Case Study Health

Reducing 30-day readmissions at a regional Alberta health authority

A 14-month study across four hospitals reduced 30-day readmissions by 17% relative to matched control sites.

Sector: Health · Duration: 14 months · Methodology: Quasi-experimental, difference-in-differences
17%
Reduction vs control
4
Hospitals studied
$2.1M
Annual savings

Problem

The authority’s executive team suspected its post-discharge follow-up protocols were under-performing, but no rigorous evaluation existed. Funders required a defensible attribution of any reduction to the intervention rather than to secular trends in the patient population.

Approach

We designed a difference-in-differences study using two sets of hospitals: four intervention sites and four propensity-matched controls. Patient-level data from 2022–2024 anchored the baseline; the intervention rolled out site-by-site over a 6-month period.

Method

We modelled 30-day readmission probability as a function of intervention exposure, controlling for age, primary diagnosis, length of index admission, and social-deprivation index.
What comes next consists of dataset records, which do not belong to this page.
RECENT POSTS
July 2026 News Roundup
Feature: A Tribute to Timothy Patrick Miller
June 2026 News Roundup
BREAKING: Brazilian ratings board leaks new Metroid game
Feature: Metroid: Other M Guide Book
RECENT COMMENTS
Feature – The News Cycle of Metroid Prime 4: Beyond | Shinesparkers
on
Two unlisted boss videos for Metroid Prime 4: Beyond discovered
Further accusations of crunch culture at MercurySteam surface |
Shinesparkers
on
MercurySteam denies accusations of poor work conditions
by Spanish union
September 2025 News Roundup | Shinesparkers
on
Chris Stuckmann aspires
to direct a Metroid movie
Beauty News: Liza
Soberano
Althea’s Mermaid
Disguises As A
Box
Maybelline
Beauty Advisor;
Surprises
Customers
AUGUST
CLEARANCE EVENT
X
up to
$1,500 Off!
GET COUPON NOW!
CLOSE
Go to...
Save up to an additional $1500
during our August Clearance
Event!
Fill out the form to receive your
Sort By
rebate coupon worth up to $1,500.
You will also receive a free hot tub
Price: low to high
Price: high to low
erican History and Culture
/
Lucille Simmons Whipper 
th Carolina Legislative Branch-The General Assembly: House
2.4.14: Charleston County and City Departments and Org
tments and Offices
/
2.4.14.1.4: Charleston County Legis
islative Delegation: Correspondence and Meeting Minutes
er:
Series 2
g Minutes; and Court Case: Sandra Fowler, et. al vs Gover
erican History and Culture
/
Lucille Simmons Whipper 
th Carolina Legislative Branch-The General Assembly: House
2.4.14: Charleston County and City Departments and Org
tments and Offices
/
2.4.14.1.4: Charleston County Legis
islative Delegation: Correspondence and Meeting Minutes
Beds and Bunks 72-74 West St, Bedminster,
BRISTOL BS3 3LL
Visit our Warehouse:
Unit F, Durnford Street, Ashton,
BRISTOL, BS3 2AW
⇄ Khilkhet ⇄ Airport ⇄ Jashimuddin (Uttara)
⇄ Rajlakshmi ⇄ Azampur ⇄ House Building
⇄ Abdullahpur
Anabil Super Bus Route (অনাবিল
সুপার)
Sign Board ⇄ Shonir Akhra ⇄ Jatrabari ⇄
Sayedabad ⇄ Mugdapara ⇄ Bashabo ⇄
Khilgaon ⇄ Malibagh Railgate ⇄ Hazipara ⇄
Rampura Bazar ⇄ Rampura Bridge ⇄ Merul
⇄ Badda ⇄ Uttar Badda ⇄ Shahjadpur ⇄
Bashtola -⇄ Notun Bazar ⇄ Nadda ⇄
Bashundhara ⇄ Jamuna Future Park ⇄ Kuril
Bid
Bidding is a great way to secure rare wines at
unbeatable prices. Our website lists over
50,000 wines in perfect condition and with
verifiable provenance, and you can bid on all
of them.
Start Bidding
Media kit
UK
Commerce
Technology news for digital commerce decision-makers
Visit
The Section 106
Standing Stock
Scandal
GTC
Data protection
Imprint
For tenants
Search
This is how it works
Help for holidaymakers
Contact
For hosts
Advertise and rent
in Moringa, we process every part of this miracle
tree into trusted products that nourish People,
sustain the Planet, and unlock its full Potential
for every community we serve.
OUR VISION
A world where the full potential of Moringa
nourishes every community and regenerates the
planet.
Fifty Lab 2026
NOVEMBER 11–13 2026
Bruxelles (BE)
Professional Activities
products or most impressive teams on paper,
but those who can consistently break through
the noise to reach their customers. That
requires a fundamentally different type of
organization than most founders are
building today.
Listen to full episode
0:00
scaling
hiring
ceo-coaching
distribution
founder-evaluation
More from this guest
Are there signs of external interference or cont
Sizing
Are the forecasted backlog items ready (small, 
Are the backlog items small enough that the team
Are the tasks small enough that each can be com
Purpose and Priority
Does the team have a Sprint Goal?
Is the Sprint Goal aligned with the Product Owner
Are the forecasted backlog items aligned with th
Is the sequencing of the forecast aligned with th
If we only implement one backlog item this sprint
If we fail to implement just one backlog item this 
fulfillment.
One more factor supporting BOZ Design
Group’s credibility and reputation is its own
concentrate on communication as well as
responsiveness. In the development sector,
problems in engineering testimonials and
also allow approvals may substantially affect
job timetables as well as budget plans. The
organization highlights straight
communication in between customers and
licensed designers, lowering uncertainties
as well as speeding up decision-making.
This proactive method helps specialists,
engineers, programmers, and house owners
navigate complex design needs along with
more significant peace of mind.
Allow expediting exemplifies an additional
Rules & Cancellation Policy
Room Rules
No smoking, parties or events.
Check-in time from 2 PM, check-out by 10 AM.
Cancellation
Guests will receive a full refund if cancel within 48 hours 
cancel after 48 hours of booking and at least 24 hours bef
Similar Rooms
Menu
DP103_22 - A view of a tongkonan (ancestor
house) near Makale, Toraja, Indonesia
Parallel-trends assumption verified across the 18-month pre-intervention window.

Finding

Intervention sites showed a 17% relative reduction in 30-day readmissions (95% CI: 11%–22%) compared to matched controls. The effect was concentrated in cardiac and respiratory diagnoses.

Impact

The authority extended the protocol to all 11 of its hospitals based on the evaluation. Estimated annual savings: $2.1M CAD in avoided readmissions.

Representative case study — methodology accurate, identifying details changed.